Cleo’s heart thumped hard, but she forced herself to remain calm. “Even once would be a big help to me.”
Silence spun out in an agony of waiting.
Finally, Ria spoke. “I don’t have anywhere to leave Benjy.”
“Cammie and I would love to baby-sit,” Lola said, turning to Benjy. “Tyrone needs watching, and I think you’re just the man for the job, Benjamin, don’t you?”
Benjy smiled. “Sure, Grammy.”
Cleo and Ria exchanged startled glances. Grammy? From the woman who refused to be called by anything but her stage name?
Lola sniffed regally, daring them to comment. “Then it’s settled. Tomorrow your mother will go to the shop with Nana, and we’ll have ourselves a gay old time.”

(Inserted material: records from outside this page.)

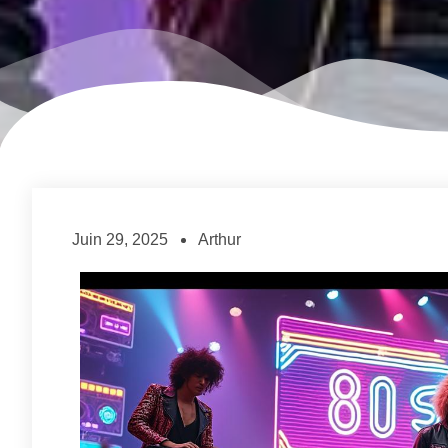
Juin 29, 2025
Arthur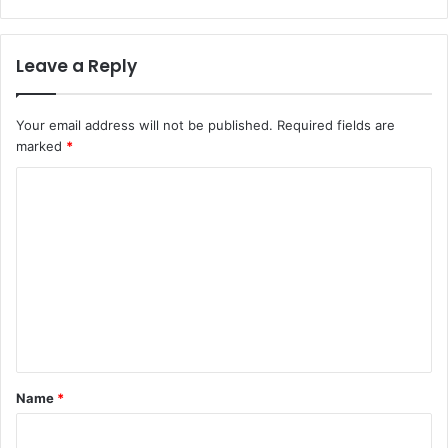
Leave a Reply
Your email address will not be published.
Required fields are
marked
*
C
o
m
m
e
n
t
*
Name
*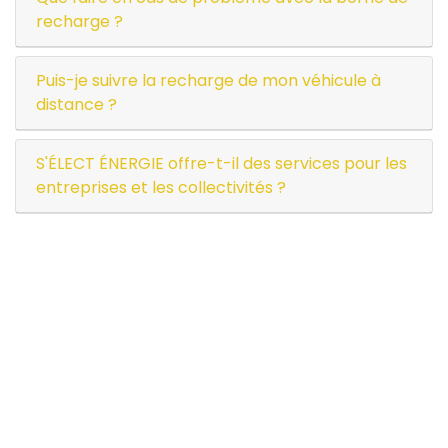
recharge ?
Puis-je suivre la recharge de mon véhicule à
distance ?
S'ÉLECT ÉNERGIE offre-t-il des services pour les
entreprises et les collectivités ?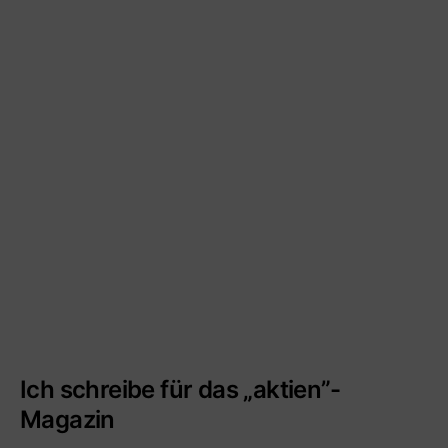
Ich schreibe für das „aktien”-
Magazin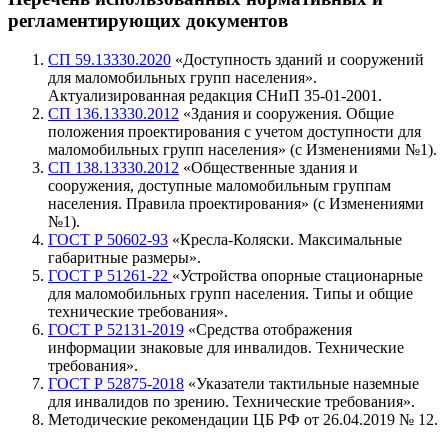
регламентирующих
документов
СП 59.13330.2020
«Доступность зданий и сооружений
для маломобильных групп населения».
Актуализированная редакция СНиП 35-01-2001.
СП 136.13330.2012
«Здания и сооружения. Общие
положения проектирования с учетом доступности для
маломобильных групп населения» (с Изменениями №1).
СП 138.13330.2012
«Общественные здания и
сооружения, доступные маломобильным группам
населения. Правила проектирования» (с Изменениями
№1).
ГОСТ Р 50602-93
«Кресла-Коляски. Максимальные
габаритные размеры».
ГОСТ Р 51261-22
«Устройства опорные стационарные
для маломобильных групп населения. Типы и общие
технические требования».
ГОСТ Р 52131-2019
«Средства отображения
информации знаковые для инвалидов. Технические
требования».
ГОСТ Р 52875-2018
«Указатели тактильные наземные
для инвалидов по зрению. Технические требования».
Методические рекомендации ЦБ РФ от 26.04.2019 № 12.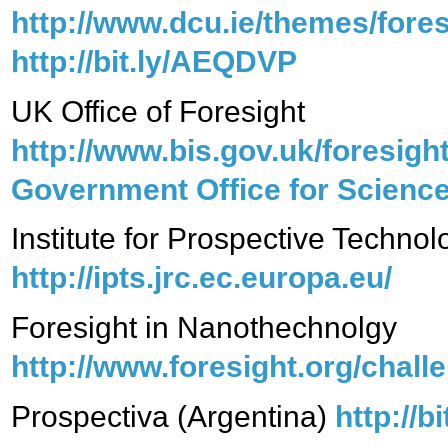
http://www.dcu.ie/themes/fore
http://bit.ly/AEQDVP
UK Office of Foresight
http://www.bis.gov.uk/foresigh
Government Office for Science
Institute for Prospective Technol
http://ipts.jrc.ec.europa.eu/
Foresight in Nanothechnolgy
http://www.foresight.org/chall
Prospectiva (Argentina)
http://b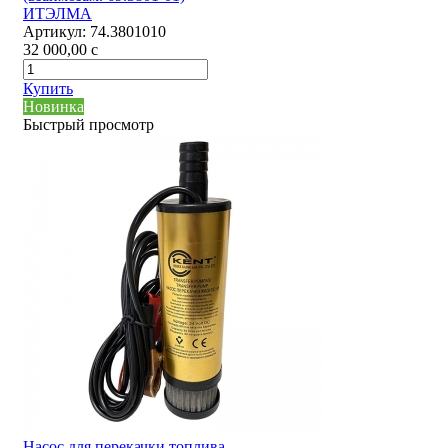
ИТЭЛМА
Артикул:
74.3801010
32 000,00
c
Купить
Новинка
Быстрый просмотр
Насос для перекачки топлива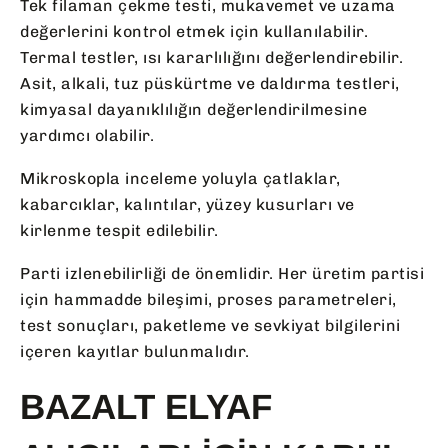
Tek filaman çekme testi, mukavemet ve uzama
değerlerini kontrol etmek için kullanılabilir.
Termal testler, ısı kararlılığını değerlendirebilir.
Asit, alkali, tuz püskürtme ve daldırma testleri,
kimyasal dayanıklılığın değerlendirilmesine
yardımcı olabilir.
Mikroskopla inceleme yoluyla çatlaklar,
kabarcıklar, kalıntılar, yüzey kusurları ve
kirlenme tespit edilebilir.
Parti izlenebilirliği de önemlidir. Her üretim partisi
için hammadde bileşimi, proses parametreleri,
test sonuçları, paketleme ve sevkiyat bilgilerini
içeren kayıtlar bulunmalıdır.
BAZALT ELYAF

Cleo looked at Ria. “I’d like to get started before the shop opens. Will eight or eight-thirty suit you?”
She couldn’t read the expression on her daughter’s face, but at last, Ria nodded. “I’ll be ready.” Then she rose from the table. “If you’ll excuse us… Benjy, it’s time for your bath.”
When they had left the room, Cleo sank back in her chair, drained by the effort.
Aunt Cammie pressed a kiss to Cleo’s hair.